The Connecticut River is a 410-mile long river with a 7.2 million acre watershed that flows across four northeastern states—Vermont, New Hampshire, Massachusetts, and Connecticut. The White River begins in Arkansas’ Boston Mountains and flows north into Missouri before turning south and flowing through the Arkansas Delta, making its way to the Mississippi River. The White River Watershed covers 21 counties in Missouri and 39 in Arkansas. It encompasses 17.8 million acres along its 722-mile run to the Mississippi River, and more than 1.2 million people live in 273 communities within this watershed.
The National Blueway System is part of a larger federal initiative known as America’s Great Outdoors. President Obama launched the America’s Great Outdoors (AGO) initiative in order to develop his 21st century conservation and recreation program. Then Secretary of the Interior Ken Salizar, with Secretarial Order 3321, first designated the Connecticut River Watershed, followed by the White River Watershed as National Blueways, a term he coined. The secretarial order appears to allow any watershed in the U.S. to be designated as a National Blueway, going around Congress and the American voters. This is an infringement on American’s private property rights, and federal bureaucrats gave no initial notification, nor requested any input from local county government or private landowners before taking action.
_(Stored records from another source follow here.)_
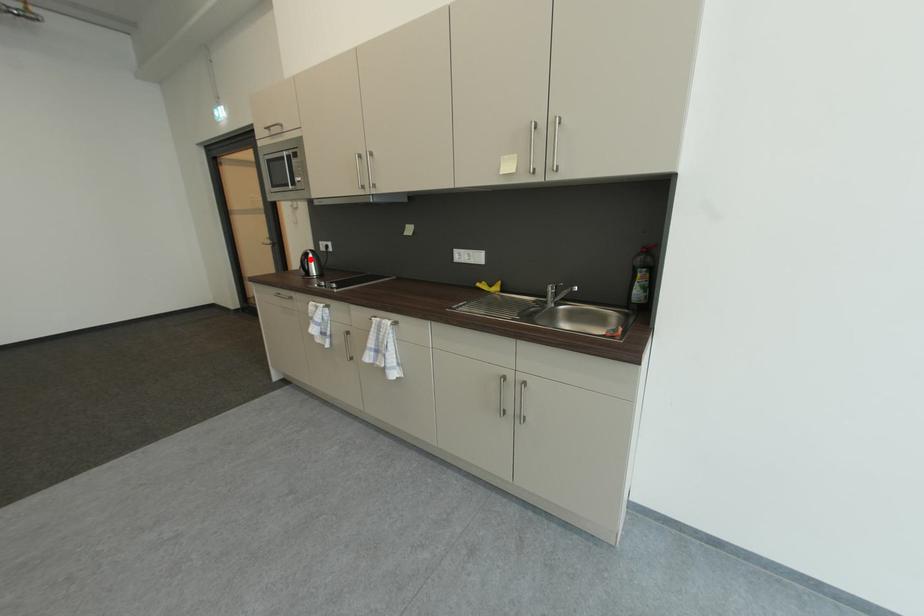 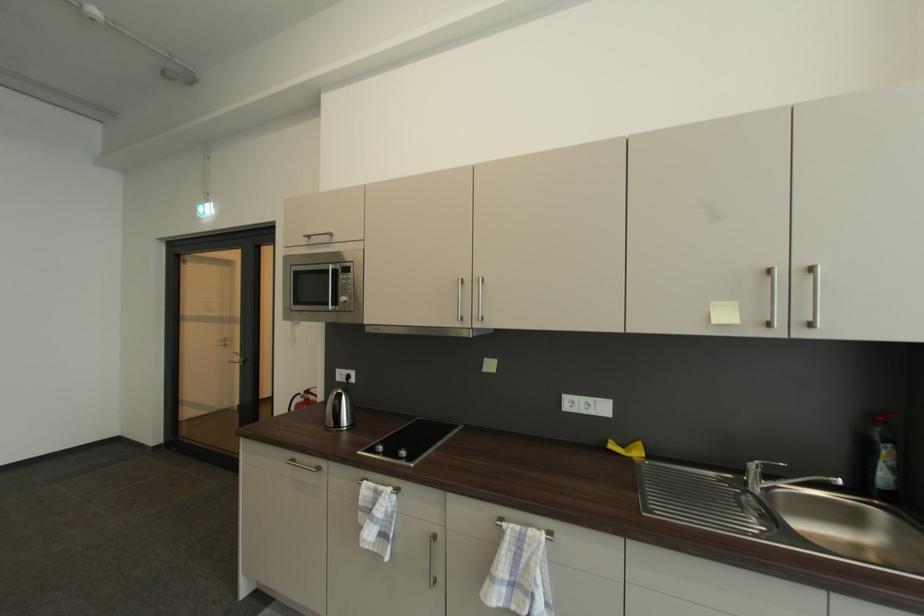 The point at the highlighted location is marked in the first image. Where is the corresponding point in the second image?

(344, 403) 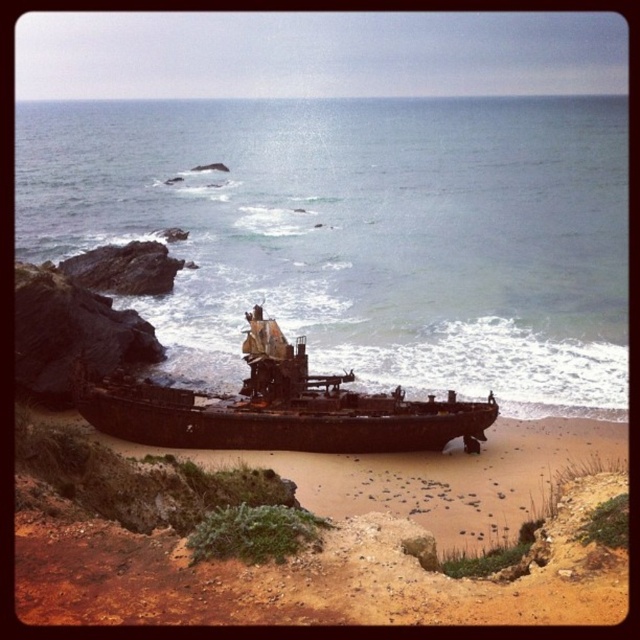 Question: Which object is farther from the camera taking this photo?

Choices:
 (A) clear blue water at lower center
 (B) rusty metal pirate ship at center

Answer: (A)

Question: Is clear blue water at lower center below rusty metal pirate ship at center?

Choices:
 (A) yes
 (B) no

Answer: (B)

Question: Is clear blue water at lower center to the right of rusty metal pirate ship at center from the viewer's perspective?

Choices:
 (A) yes
 (B) no

Answer: (B)

Question: Is clear blue water at lower center thinner than rusty metal pirate ship at center?

Choices:
 (A) no
 (B) yes

Answer: (A)

Question: Which point appears farthest from the camera in this image?

Choices:
 (A) (81, 244)
 (B) (177, 401)

Answer: (A)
The National Blueway designation brings together unelected environmental stakeholders and organizations, as well local, state, federal, and even international officials to determine environmental issues for local regions. Some of these groups have aligned themselves with the United Nations Agenda Twenty-One movement.
The U.S. Department of Interior, in an effort to promote conservation and outdoor recreation, has gone around the traditional legislative process by creating this initiative through federal agency order.
Critics are saying that the federal government has other motives in mind besides conservation and recreation. They feel that the government means to ultimately control all the waters of the United States, including streams, lakes, and ponds. Under the current Clean Water Act, federal regulators only have control of navigable waters, but they have been trying for years to remove the word “navigable” from the act, and thus claim control of all the waters of the United States. Water laws vary from region to region and state to state, but most smaller non-navigable waterways fall under the management of the state and not the federal government, while the larger and navigable waterways fall under federal government control.
The National Blueway System is potentially massive in scope, especially when one considers the size of our current watersheds. For example, the Columbia River Watershed covers over 144 million acres; the Mississippi River Watershed covers over 300 million acres; and the longest U.S. river, the Missouri River that flows over 2,300 miles, has a watershed that covers over 338.5 million acres. Should these areas be designated National Blueways, they would all be controlled by the federal government.
Because the National Blueway watershed system went around the legislative process and was created by federal agency order, this has left property owners and state legislators concerned about the federal government ignoring individual state’s sovereignty and concerned about the impact this program will have on American landowners, businesses, and people who live and work within these watersheds.